Question

QC of Oxford Nanopore fastq files with NanoPlot

1

Entering edit mode

5.9 years ago

s.m.frampton ▴ 20

Hello,

I am very new to the world of sequencing and would really appreciate your knowledge. I am trying to study a genomic region containing 5 very homologous genes and have obtained the FastQ files generated using MinION. I used the tool NanoPlot to produce a QC report but am struggling in understanding it. Particularly regarding the quality scores and quality cut-offs; I appreciate a quality threshold depends upon my application but would it be possible to explain very simply what the number of the 'mean read quality' actually represents? If I go on to filter my reads, is there a standard cut-off for ONT data?

Any information around this would be extremely helpful!

Oxford-Nanopore long-reads • 16k views

ADD COMMENT • link updated 22 months ago by Ram 45k • written 5.9 years ago by s.m.frampton ▴ 20

1

Entering edit mode

Wikipedia is also not bad here, but it might be tricky to find the right page.

https://en.wikipedia.org/wiki/FASTQ_format

A rough estimated might by PHRED quality scores of ~8-12 for raw nanopore reads and ~30-35 for illumina reads.

ADD REPLY • link 5.9 years ago by colindaven 7.4k

0

Entering edit mode

Hello!

I have obtained a 'Median read quality' value of 9.4 for a metagenomic sample through Nanoplot analysis. Is there any mathematical formula for converting this value to a Phred score?

Regards

ADD REPLY • link 3.2 years ago by ursadhip • 0

1

Entering edit mode

9.4 is the phred score

ADD REPLY • link 3.2 years ago by WouterDeCoster 47k

0

Entering edit mode

Thanks a lot, sir!

Here is a snapshot of another part of my NanoPlot result:

Number, percentage and megabases of reads above quality cutoffs

Q5: 40300 (100.0%) 124.3Mb Q7: 40155 (99.6%) 124.1Mb Q10: 13706 (34.0%) 38.0Mb Q12: 956 (2.4%) 1.9Mb Q15: 4 (0.0%) 0.0Mb

Please suggest:

Does this mean that 40155 (i.e., 99.6%) of my reads are having an average Phred score of 7 (Q7)?
If so, then is the metagenomic sample reads eligible/ any good for further processing?

Thanks and Regards

ADD REPLY • link 3.2 years ago by ursadhip • 0

score 4 · Accepted Answer · 2019-05-24

TLDR: if you can align the reads (i.e. if you have a reference genome) then you might want to filter on mapping quality, and not on read accuracy.

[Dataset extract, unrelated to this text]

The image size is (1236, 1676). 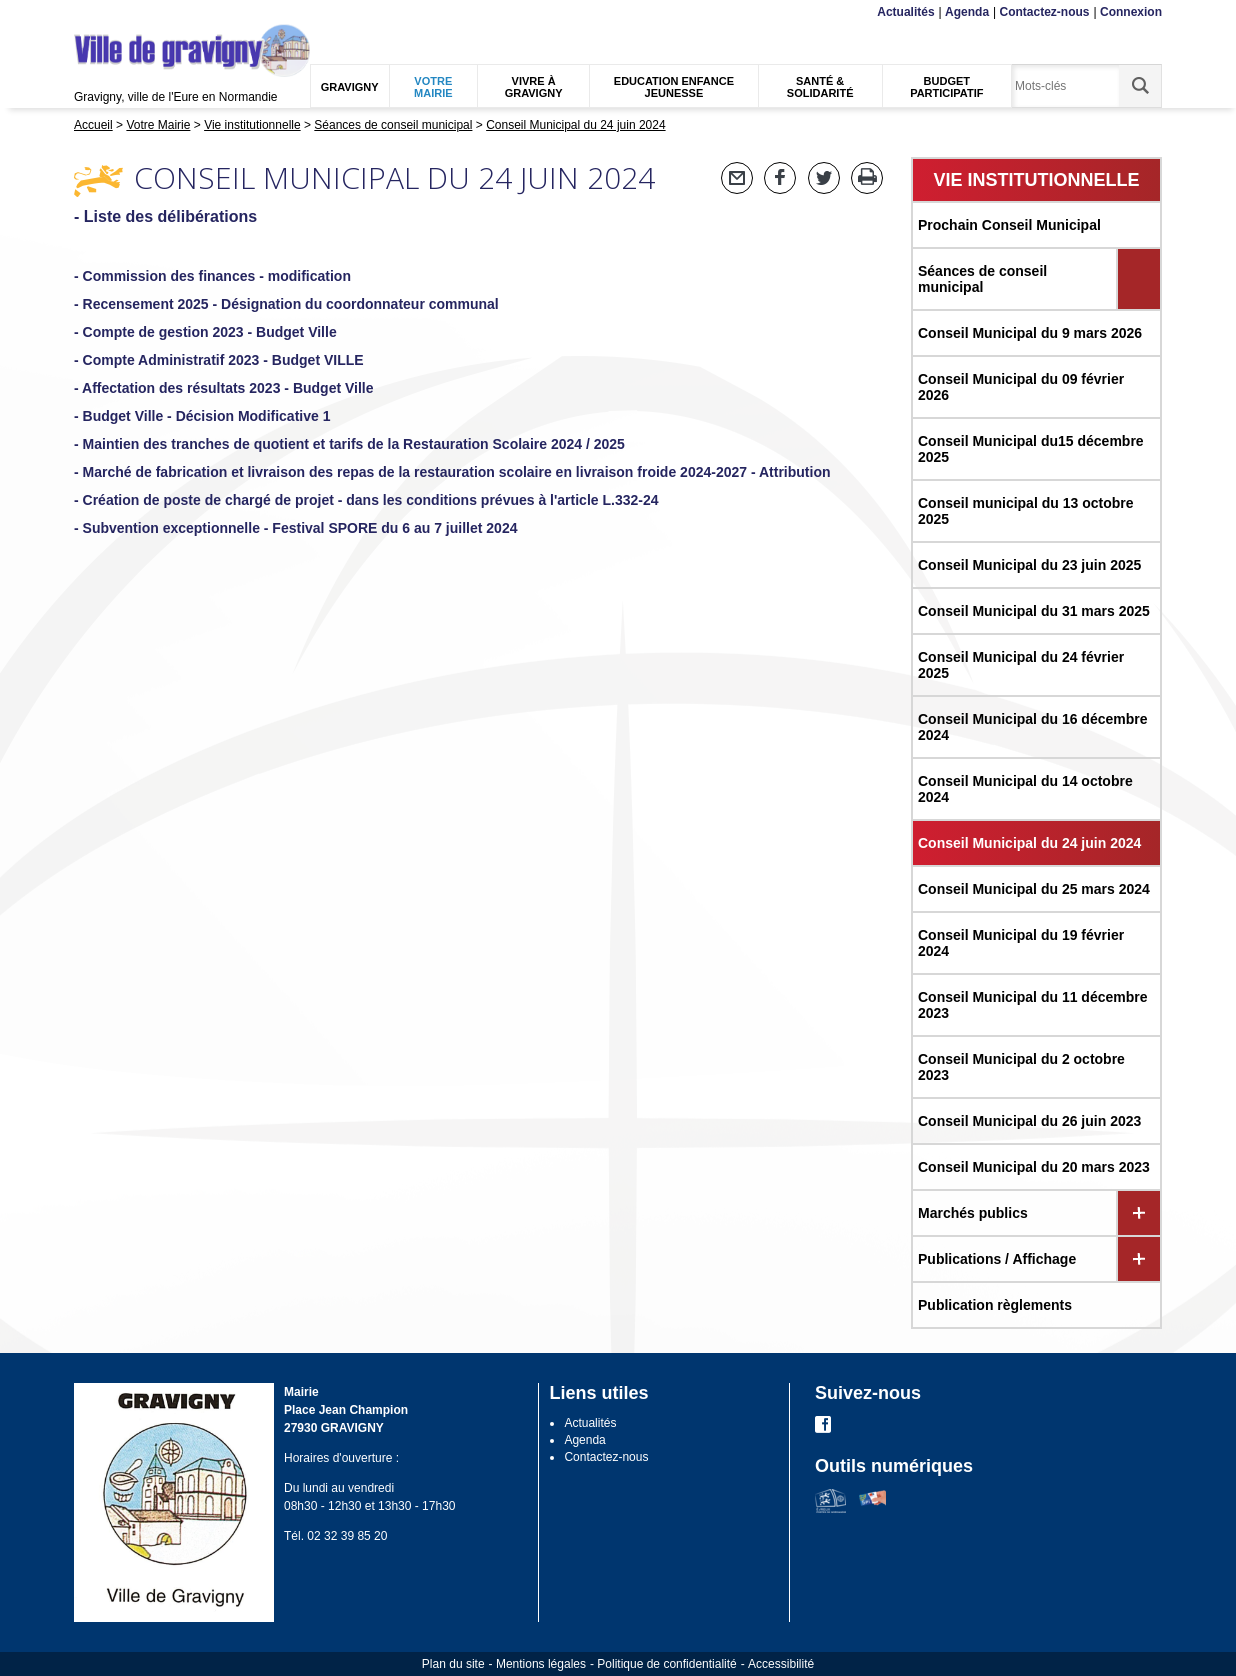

In NanoPlot, the mean read quality is the mean of the base call quality scores. To be entirely correct, those (Phred scale) base call quality scores are first converted to their probability of being correct, averaged, and then back to the Phred scale. A bit more about that can be found in this blog post.

ONT will by default filter on a minimal quality score of 7, but that's quite arbitrary. I don't know why they went with that score. For my applications, which is structural variant detection, I don't filter at all. If I get a low-quality read, which does map reliably, and identifies a variant then I'm happy. The quality scores match quite well with the percent identity if your data is recent at least. So as such, you can estimate the error rate of a read, based on the quality score. A quality score of 7 corresponds with a ~80% accurate reads, which is not amazing. See also the image below for how the Phred score corresponds to the probability of error or the accuracy:

enter image description here

For your application I would let the aligner judge reads: if it aligns with a high mapping quality to one of those genes, and not to the others, then that's a good thing right? I don't know how similar the genes are, and how long your reads, though, and also not what your aim is.